Quand j’ai cherché le CMS que j’utiliserai pour Lumière de Lune, je me suis heurtée à mon incompréhension totale de la doc en ligne.
Plutôt un mauvais signe, mais quand même, ne voulant pas écarter un des CMS les plus utilisés juste parce que j’étais obtuse je suis partie à la recherche d’une doc écrite.
J’avais un excellent souvenir du livre WordPress Complete chez Packt Publishing, je suis donc retournée faire mes courses chez eux, et j’ai trouvé Building Websites with Joomla! de Hagen Graf, qui portait sur la version 1.5, alors même que la doc en français sur le site de Joomla n’était pas complète.
Le seul défaut est que ces livres sont en anglais.
Sinon, je dirais que c’est un bon milieu entre les collections vraiment pour débutant (genre « Pour les Nuls ») et des livres vraiment touffus, comme pouvaient l’être les publications d’O Reilly (si tant est qu’il y en ait eu sur des CMS).
Le livre d’Hagen Graf a toute la rigueur allemande, et j’ai beaucoup souri, car quand j’ai commencé à le lire, je n’avais pas fait attention au nom de l’auteur. Et puis en me disant « quelle méthode, quelle structure », et en regardant son nom… je me suis retrouvée en terrain connu !
Il y a quelques sections à mon goût un peu inutiles, comme « qu’est ce qu’un CMS », « l’histoire de Joomla! » ou « comment installer une version locale », mais encore une fois, pour un public de non spécialiste, cela peut être utile (et je vois parfois passer de telles questions sur les forums de support… mieux vaut répéter deux fois que de sauter une étape).
Ensuite, ce livre m’a permis de comprendre Joomla!

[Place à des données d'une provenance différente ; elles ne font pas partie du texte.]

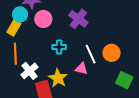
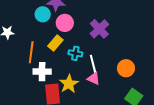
yellow rectangle: (14, 28) -> (55, 43), moved
white line: (91, 54) -> (93, 64), moved
white cross: (29, 71) -> (42, 72), turned 30

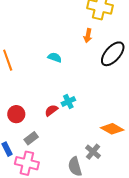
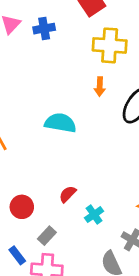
cyan semicircle: (55, 57) -> (60, 123), size x1.6
cyan cross: (68, 101) -> (94, 215), moved

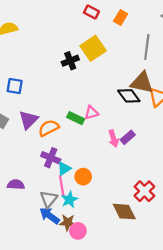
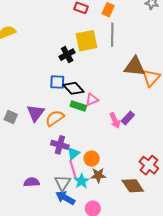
gray line: (147, 47) -> (112, 35), moved
yellow square: (93, 48) -> (86, 41), turned 30
blue square: (15, 86) -> (57, 82), moved
black diamond: (129, 96) -> (74, 88), moved
purple semicircle: (16, 185) -> (32, 182), moved
brown star: (68, 222) -> (98, 175), moved

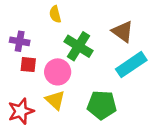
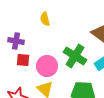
green cross: (78, 46) -> (75, 56), moved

Permis aussi de comprendre que finalement je ne me retrouvais pas dans la logique de ce CMS, et que je ne l’utiliserais pas, mais au moins en toute connaissance de cause. Écrit par un informaticien qui connait parfaitement la bête, la présentation suit les différentes étapes d’une mise en place, avec un configuration simple, puis la revue des différents menus de l’admin, avec à chaque fois le détail des possibilités.

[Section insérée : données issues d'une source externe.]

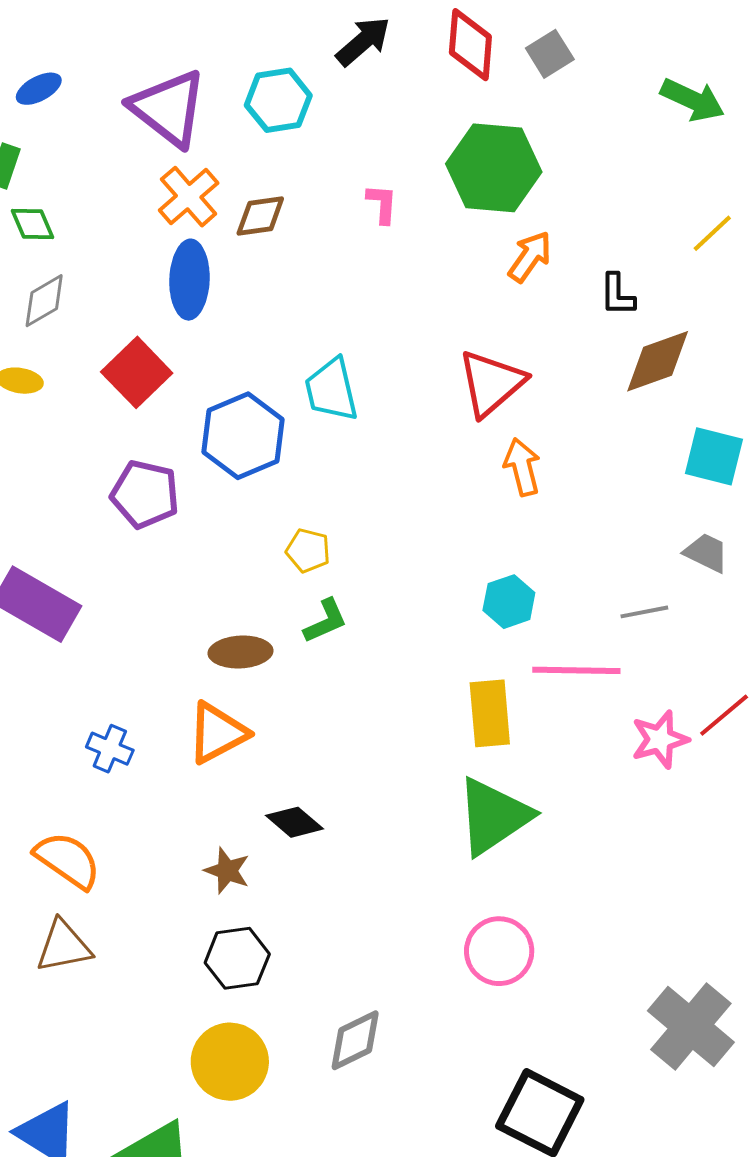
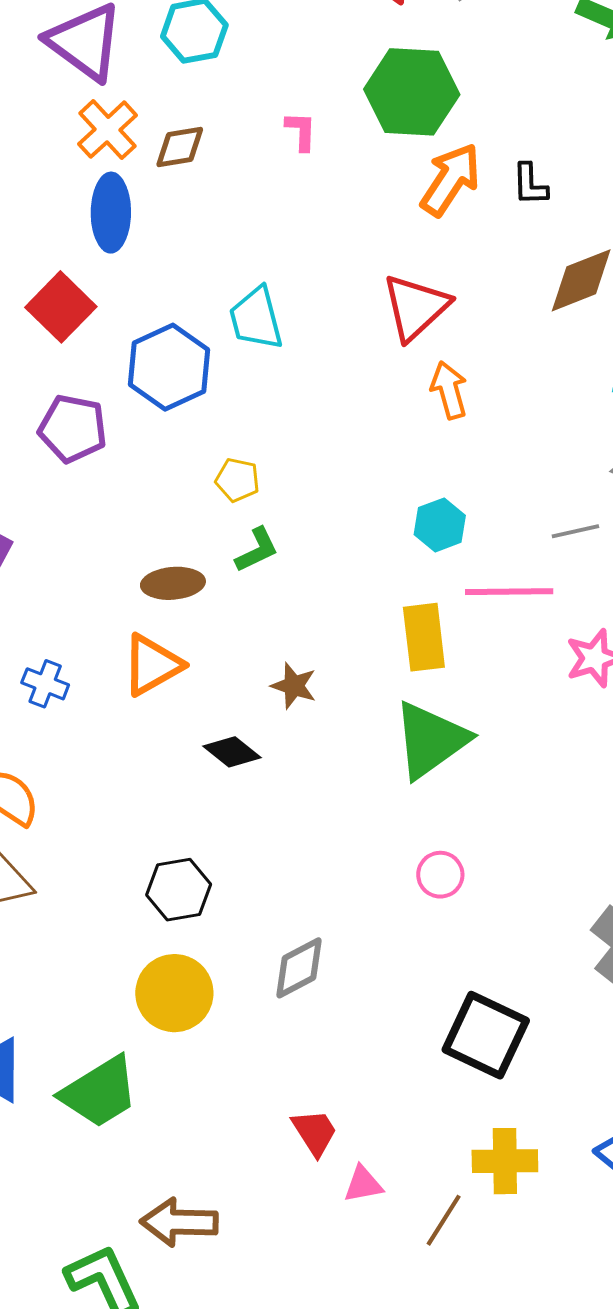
orange arrow: (530, 257) -> (450, 180), size x1.4
black L-shape: (617, 295) -> (530, 184), moved
brown star: (227, 871) -> (294, 686), moved
pink circle: (499, 951) -> (440, 875), size x0.7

Il y a déjà plus de contenu que dans la doc standard de Joomla!, pas sur le fond, bien sûr, puisqu’il suit le même narratif, mais justement dans les descriptions et les explications, plus claires pour quelqu’un qui vient « du monde extérieur ».
Ensuite, il passe en revue une série de modules additionnels, sans doute des grands standards, là c’est déjà un grand plus par rapport à l’immense liste de modules qu’on trouve sur le site de Joomla, difficile à filtrer pour un néophyte.

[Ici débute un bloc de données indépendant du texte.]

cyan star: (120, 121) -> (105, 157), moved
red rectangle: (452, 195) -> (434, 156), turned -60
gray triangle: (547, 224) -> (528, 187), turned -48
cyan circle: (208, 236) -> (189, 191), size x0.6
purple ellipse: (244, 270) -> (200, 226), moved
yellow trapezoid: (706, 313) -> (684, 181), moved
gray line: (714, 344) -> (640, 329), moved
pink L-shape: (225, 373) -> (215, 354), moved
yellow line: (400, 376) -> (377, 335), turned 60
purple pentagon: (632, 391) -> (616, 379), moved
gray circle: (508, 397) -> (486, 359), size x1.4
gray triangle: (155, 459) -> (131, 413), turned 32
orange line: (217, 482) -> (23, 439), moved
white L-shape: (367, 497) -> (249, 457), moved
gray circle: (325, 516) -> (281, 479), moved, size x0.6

Là où j’ai commencé à être vraiment intéressée, c’est en arrivant au chapitre 13 « Faire ses propres templates Joomla! ».
Après les « bases » sur XHTML (merci je connais) on passe à travers un cas pratique, et la syntaxe de Joomla est expliquée.
Le chapitre suivant parle d’accessibilité. C’est là où je touche du doigt un autre des gros défauts du CMS, c’est qu’il a été construit à une époque où on codait en tables, et – sauf à prendre l’option de certains templates, et à faire une crois sur beaucoup de modules, – c’est encore semble-t-il son mode de fonctionnement par défaut (en tout cas c’est l’impression que j’en ai eu en surfant dans les forums).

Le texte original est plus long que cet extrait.